If color positive film then The Zone System doesn't apply.
If color negative film then serious complications with color accuracy arise when trying to vary film processing times and use of The Zone System is questionable.

With B&W film I'd use a spot meter to determine the scene contrast range. I'd meter critical shadow detail on the rocks under the trees right side and then meter the diffuse highlights in the waterfall. I'd set an exposure that would record some detail in those shadows  (Zone II/III) and then develop the film to retain detail/tone in the diffuse highlights (Zone VIII/IX) for a print on grade 2 Portriga Rapid -- ah for the good old days!

Joe


----------



## bribrius (Feb 18, 2015)

out of my control. where it falls, is where it falls. i could b.s. you and tell you i follow the zone systems but realistically i tossed it out years ago the first time i heard about it as b.s.  Either you will lose your water speed, your shadow, your highlight, or your aperature.  Despite the balancing act i have yet to find a much for situations in which you can have it all. Snap and walk away.


----------



## limr (Feb 18, 2015)

I've never really understood the Zone system. I always thought it was just a way of gauging exposure, but reading Joe's answer puts another little piece of the puzzle into place.

So, the "zones" are various parts of the image that are lighter/darker - yup, got that. I was already accustomed to Sunny 16 techniques for exposing so I felt it was fussy to learn yet another way of referring to shadows or highlights just for exposing.

What I'm understanding now is that the whole process, from shutter to print, is involved. So referring to "zones" not only helps with exposure, but it helps to know how much you'd want to push or pull the development, and what you'd need to do when printing that image to retain the details wanted in both shadow and detail.

Do I have this right? More or less? I know it's probably more complicated that that, but I just need to write out the basics of the system to figure out if I at least have the foundation of it sorted out.

So how would I approach a picture like that?
Gear: Whatever I had with me that day. Knowing I might be shooting a waterfall, I'd probably bring an MF camera with me. Yes, we all know I'd be shooting film  Which film? Again, if I knew I was going to go for some shots like this, I'd probably load some Pan F ISO 50 or Portra 160, depending if I felt like color or B&W. OR, I'd grab the pinhole.

Set-up: Since I rarely shlep a tripod with me, I'd see if I could brace it on a rock. Small aperture, long exposure if I was going for the smooooooooth water (I think smooth water is pretty, but I also think it's way overdone, so it's not a given that I'd want to smooth out the water.) I'd probably meter the water and any other shadows I might want detail in, and work from there.

Post: The most I really do is adjust levels, so if I needed to, I might do a bit of fade correction (for color) and adjust the highlight/midtone/shadow levels.

Here's one I took with the Lubitel using the above method (there was very little post - perhaps a tiny bump in contrast.
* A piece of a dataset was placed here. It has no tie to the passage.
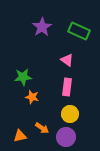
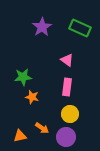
green rectangle: moved 1 px right, 3 px up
Portra 400):



rs Mini Waterfall by limrodrigues, on Flickr

Here's one I took with the K1000 and had no rock to brace the camera on, so I made myself into a tripod: (this one needed a bit more contrast boost, iirc. Gold 200)



Smooth water by limrodrigues, on Flickr


----------



## runnah (Feb 18, 2015)

I'll shoot either a stop high or lower than metered depending on what areas I want/can pull out in post.

So most times if I am shooting a scene with a diffused gray sky with little cloud detail I will shoot a stop darker to maintain details in the sky and use post to pull out the detail in the non-sky parts.


----------



## weepete (Feb 18, 2015)

I'd spot meter (with the cameras in built meter) the highlights in the middle of the waterfall and place them at +2 EV, then check the shadows under the tree were no more than -2 1/3 EV (if they were it would be mutiple exposure time) and then check some of the tan and brown colours on the trunks are falling around 0 EV (+ or - 2/3 EV or so).

So in my head the light meter is kinda split where the zones are different EVs


----------



## KenC (Feb 18, 2015)

Even with film the full-fledged zone system approach with altered ISO/development really only made sense with view cameras where you could develop each negative separately.  This is what Adams and others who championed the system were doing.  Yes, if you shot an entire roll in which every frame had pretty much the same tonal values you could alter ISO/development for that roll, but I rarely found myself in that situation.  Mostly I just used it to get either the shadows or highlights exposed correctly in a particular frame.


----------



## photoguy99 (Feb 18, 2015)

You can totally Zone System digital. The happy thing is that if you get the "development" wrong, then you get to do it again.

Meter the highlights and shadows, shoot for an exposure that will balance them around the middle per your taste (ETTR? Just half/half? ETTL? Whatever you like. But remember that you have something like 12 stops +/- to play with). You can probably just wing this step, to be honest, but if you enjoy

"Shadews at 20 candles peh meteh squahed, place shadews on zewn wun. Highlights at 5000 candles peh meteh squahed place highlights on zewn 0. normahl minus tew developmint indicated."

and then write all that down, by all means. It's definitely fun nerdy stuff.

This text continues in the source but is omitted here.